**Problem description**
Among the entries that follow, find every line with the word "association" and list it.

Records contained in a dataset:
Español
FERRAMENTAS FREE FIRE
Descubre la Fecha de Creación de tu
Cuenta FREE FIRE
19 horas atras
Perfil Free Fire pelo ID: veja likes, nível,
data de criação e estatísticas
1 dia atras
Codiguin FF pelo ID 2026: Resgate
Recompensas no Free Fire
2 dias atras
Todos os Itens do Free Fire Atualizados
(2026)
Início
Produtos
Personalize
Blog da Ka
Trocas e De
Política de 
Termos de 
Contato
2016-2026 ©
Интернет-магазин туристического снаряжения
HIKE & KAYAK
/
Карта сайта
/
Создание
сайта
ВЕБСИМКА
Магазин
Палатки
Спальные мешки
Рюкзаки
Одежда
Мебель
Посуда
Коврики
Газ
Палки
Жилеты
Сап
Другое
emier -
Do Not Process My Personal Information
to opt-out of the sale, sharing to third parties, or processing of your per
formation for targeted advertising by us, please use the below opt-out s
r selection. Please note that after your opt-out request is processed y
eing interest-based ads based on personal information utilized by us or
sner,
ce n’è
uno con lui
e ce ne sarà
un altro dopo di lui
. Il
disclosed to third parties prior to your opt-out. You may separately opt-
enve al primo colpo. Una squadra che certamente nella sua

...

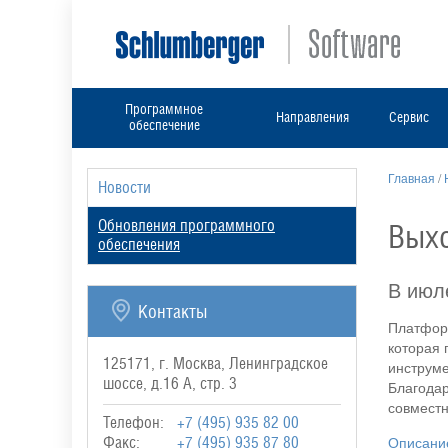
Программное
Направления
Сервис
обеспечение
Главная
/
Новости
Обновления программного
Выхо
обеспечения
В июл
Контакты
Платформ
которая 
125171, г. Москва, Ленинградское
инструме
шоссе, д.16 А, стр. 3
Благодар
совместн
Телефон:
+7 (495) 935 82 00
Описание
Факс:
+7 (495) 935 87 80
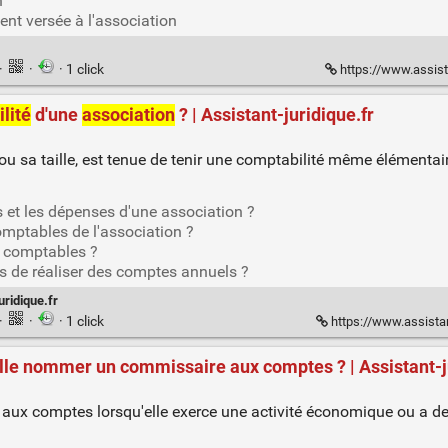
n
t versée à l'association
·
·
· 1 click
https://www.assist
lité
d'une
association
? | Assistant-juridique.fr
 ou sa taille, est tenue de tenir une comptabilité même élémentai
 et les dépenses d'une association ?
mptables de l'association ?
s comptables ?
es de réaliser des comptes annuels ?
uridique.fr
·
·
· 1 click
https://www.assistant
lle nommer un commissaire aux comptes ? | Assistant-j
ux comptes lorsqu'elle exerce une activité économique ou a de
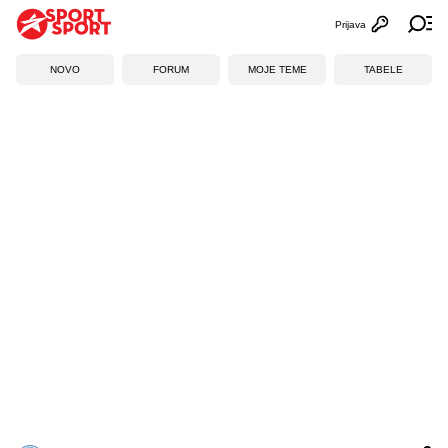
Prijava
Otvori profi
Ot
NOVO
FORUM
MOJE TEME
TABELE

**The completed task**
t versée à l'association
association
 et les dépenses d'une association ?
mptables de l'association ?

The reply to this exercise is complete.